The spring roll appetizers were exceptionally fresh and "green" tasting filled with a great balance of mango and bitter greens and a sweetplum/vinegary dipping sauce with just enough of a fiery edge to make things interesting. Other raves at the table were the "Lively Greens" salad, and the roasted beet and orange salad. One quibble -- the Caesar salad, while supremely satisfying and flavorful, was presented as a standing up "bouquet" of sorts -- whole romaine leaves stood on end and wrapped in a cucumber strip, secured with a skewer -- visually stunning but a little unwieldy to deconstruct and actually consume.
My entree was the Chilean sea bass -- a toothsome filet perched on top of a bed of luscious wasabi mashed potatoes and a sprinking of stir fried savoy cabbage. Puddled around the plate was a thin sauce that I'm guessing (should have asked -- D'oh!!)was tamarind/sesame based and a sprinkling of toasted pine nuts. It was a perfect balance of soft, silky, crispy, crunchy textures and buttery, tangy, sweet, sharp flavors in a portion size that was just right. Other hits around the table were the sirloin topped with a vidalia onion chutney of sorts and a wasabi cream sauce (yes, they like their wasabi here, but they use it well!)
Desserts are straightforward, geared toward tummy comforting yumminess. As I deconstructed the meal for a friend later in the evening, he commented "The miniature sugar cookies on the creme brulee were your favorite, right?" I asked him how he had guessed and he replied "I've never heard anyone actually purr the word 'cookie' before."
A few things I really liked about this place:
1.) Competent, friendly and efficient staff who were appropriately unobtrusive.
2.) We did not know that they only had a seasonal liquor licence and therefore had not BYOB'd, but our waiter scored us each a glass of wine from some stash out back -- on the house. Wasn't great wine, but was a really nice touch.
3.) While the food is complex and artful, I did not once feel as though any one in the kitchen was shouting "Hey look at me!!"
4.) Portion sizes were just right.

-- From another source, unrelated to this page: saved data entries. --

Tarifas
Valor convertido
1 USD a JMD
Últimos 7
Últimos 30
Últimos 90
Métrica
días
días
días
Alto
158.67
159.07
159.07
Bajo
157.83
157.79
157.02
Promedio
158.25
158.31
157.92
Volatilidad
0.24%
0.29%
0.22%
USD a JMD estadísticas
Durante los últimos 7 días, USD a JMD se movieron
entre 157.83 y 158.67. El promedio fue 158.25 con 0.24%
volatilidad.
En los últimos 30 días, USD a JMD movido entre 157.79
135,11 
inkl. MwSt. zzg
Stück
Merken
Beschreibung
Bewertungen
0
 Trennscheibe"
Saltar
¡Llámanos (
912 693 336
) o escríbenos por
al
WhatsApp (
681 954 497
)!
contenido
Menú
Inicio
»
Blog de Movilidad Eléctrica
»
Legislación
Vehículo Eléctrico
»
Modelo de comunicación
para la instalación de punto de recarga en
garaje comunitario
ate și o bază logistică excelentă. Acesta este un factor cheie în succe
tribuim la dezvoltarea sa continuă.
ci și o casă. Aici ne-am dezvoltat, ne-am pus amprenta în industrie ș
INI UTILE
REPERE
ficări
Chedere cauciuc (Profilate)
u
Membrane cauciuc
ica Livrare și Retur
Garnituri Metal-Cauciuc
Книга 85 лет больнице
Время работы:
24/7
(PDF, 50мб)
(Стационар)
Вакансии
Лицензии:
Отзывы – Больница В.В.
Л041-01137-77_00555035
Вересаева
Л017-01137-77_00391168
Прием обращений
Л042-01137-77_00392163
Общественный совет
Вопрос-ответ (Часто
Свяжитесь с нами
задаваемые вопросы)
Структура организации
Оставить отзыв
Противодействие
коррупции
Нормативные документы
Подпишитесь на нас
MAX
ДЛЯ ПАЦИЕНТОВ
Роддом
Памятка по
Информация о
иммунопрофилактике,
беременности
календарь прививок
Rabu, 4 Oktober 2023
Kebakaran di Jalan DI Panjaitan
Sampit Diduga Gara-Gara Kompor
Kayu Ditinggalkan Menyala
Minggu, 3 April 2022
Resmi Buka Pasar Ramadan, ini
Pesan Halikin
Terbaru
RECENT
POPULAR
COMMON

There was not a single plate on our table that had not been completely licked clean, but we all walked out of their feeling very well fed without having tipped over into thatterritory of "I think I'm gonna die!"
5.) The room is well organized, plenty of space between tables and a very comfortable noise level.
I was really prepared to be cynical about this place, figuring it to be a pretentious "boite" with aspirations to a degree of hipness I do not happen to fully apreciate, but I've gotta say that they have really done it right here. Other diners ranged from a table full of banker types to couples and four tops of completely normal casual folks who clearly love good food. No showing off here, just a quiet confidence borne of a well designed menu, perfectly executed technique, helpful and non-invasive service and a warm ambience that draws it all together.
So please try it and let me know what you think!!